Only 7.2 per cent of the respondents had none of the health behaviour risks.

It all makes for a troubling "economic burden" on Ontario’s health system, Manuel said, who was surprised to learn what the costs of unhealthy living and hospitalizations could be.

"We estimated about $1.8 billion of hospital use, or basically one-third of people in hospital, are there because of unhealthy living," he said. "That, for us, was the biggest eye-opener."

The study also found that:

  • 32 per cent of hospital bed use between 2001 and 2012 could be attributed to smoking, physical inactivity, poor diet and unhealthy alcohol consumption.
  • In 2011, these unhealthy behaviours accounted for the use of 942,000 hospital bed days (a single measure which combines the number of hospitalization and total length of hospital stay).
  • Smoking had the greatest effect on hospital use (17 per cent), followed by physical inactivity (12 per cent) and poor diet (six per cent).

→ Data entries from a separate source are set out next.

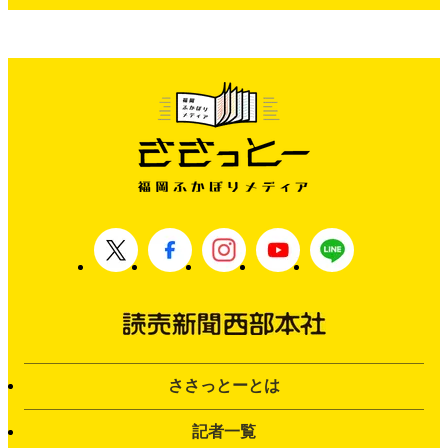
ささっとーとは
記者一覧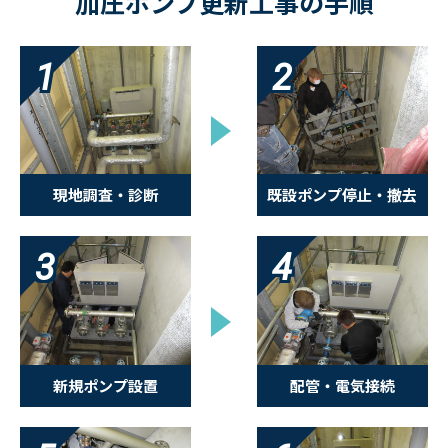
加圧ポンプ更新工事の手順
1
2
現地調査・診断
既設ポンプ停止・撤去
3
4
新規ポンプ設置
配管・電気接続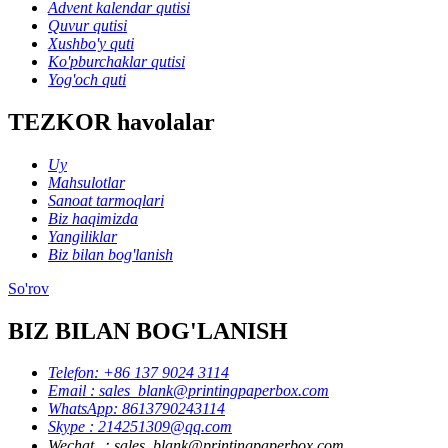
Advent kalendar qutisi
Quvur qutisi
Xushbo'y quti
Ko'pburchaklar qutisi
Yog'och quti
TEZKOR havolalar
Uy
Mahsulotlar
Sanoat tarmoqlari
Biz haqimizda
Yangiliklar
Biz bilan bog'lanish
So'rov
BIZ BILAN BOG'LANISH
Telefon: +86 137 9024 3114
Email : sales_blank@printingpaperbox.com
WhatsApp: 8613790243114
Skype : 214251309@qq.com
Wechat ：sales_blank@printingpaperbox.com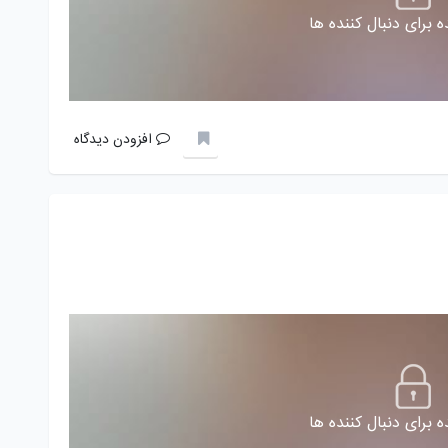
 برای دنبال کننده ها
افزودن دیدگاه
 برای دنبال کننده ها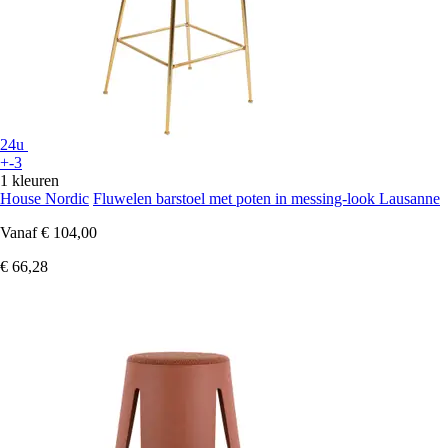
24u
+-3
1 kleuren
House Nordic
Fluwelen barstoel met poten in messing-look Lausanne
Vanaf
€ 104,00
€ 66,28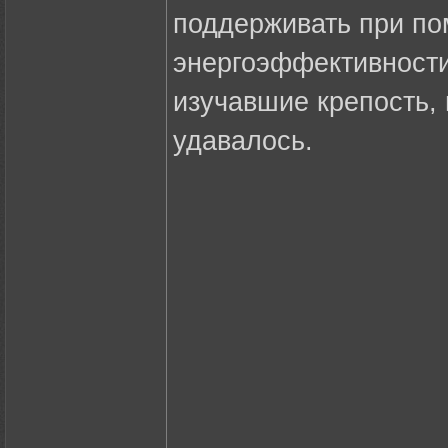
поддерживать при по
энергоэффективности
изучавшие крепость, 
удавалось.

The 900,000 Days in Hospital report was based on data compiled from Statistics Canada phone surveys from 2001 until 2012. The respondents who agreed to share their OHIP information were followed for up to seven years after completing their surveys.

The life-expectancy calculator was created using the results of the report.

Larry Stinson, president of the Ontario Public Health Association, which commissioned the 900,000 Days in Hospital study, said in a release that the new report shows clear benefits of healthy living.

"Unfortunately, fixing this rather large problem is not as easy as people simply deciding to make healthier choices," he said. "We need to create an environment that actively makes it easier for Ontarians to live healthier lives, regardless of their income and where they live, work, study or play."

The study did not include an overall margin of error.